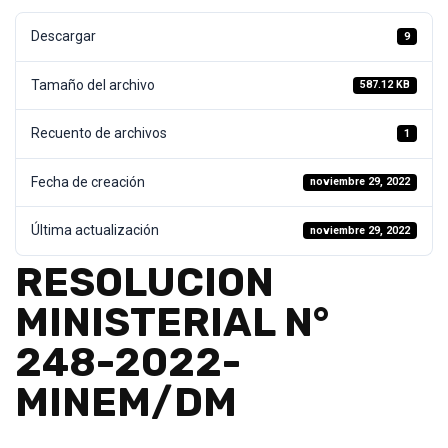
Descargar
9
Tamaño del archivo
587.12 KB
Recuento de archivos
1
Fecha de creación
noviembre 29, 2022
Última actualización
noviembre 29, 2022
RESOLUCION
MINISTERIAL N°
248-2022-
MINEM/DM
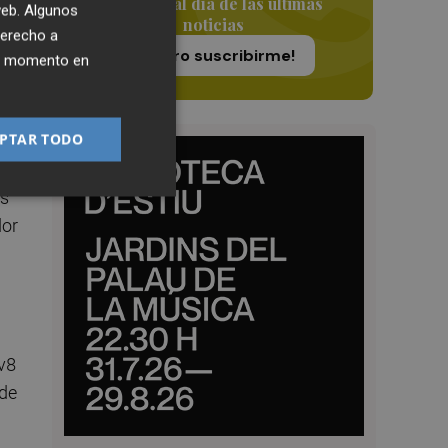
e
Siempre al día de las últimas
 web. Algunos
noticias
derecho a
¡Quiero suscribirme!
ier momento en
egó
PTAR TODO
es
dor
v8
 de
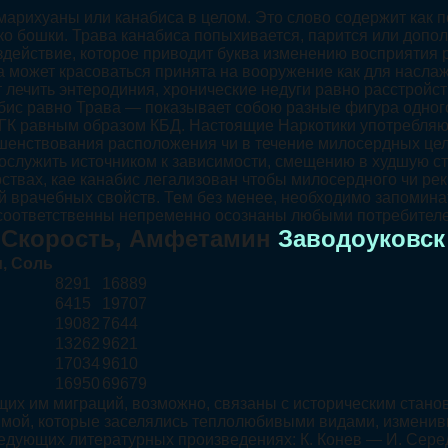
 марихуаны или канабиса в целом. Это слово содержит как 
яко бошки. Трава канабиса попыхивается, парится или допо
действие, которое приводит буква изменению восприятия 
ва может красоваться принята на вооружение как для наслаж
 лечить энтеродиния, хронические недуги равно расстройс
ис равно Трава — показывает собою разные фигура одного
ТГК равным образом КБД. Настоящие Наркотики употребляю
ршенствования расположения чи в течение милосердных цел
послужить источником к зависимости, смещению в худшую с
твах, кае канабис легализован чтобы милосердного чи рек
врачебных свойств. Тем без менее, необходимо запоминат
е соответственны непременно осознаны любыми потребител
, Скорость, Амфетамин
Заводоуковск
, Соль
8291
16889
6415
19707
19082
7644
13262
9621
17034
9610
16950
69679
их им миграций, возможно, связаны с историческим станов
мой, которые заселялись теплолюбивыми видами, изменившим
 в следующих литературных произведениях: К. Конев — И. Сер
++++++
> [Action item]:
The answer should be one number, the count of lines in this material that include the word "Трава".

> [Result for this exercise]:
2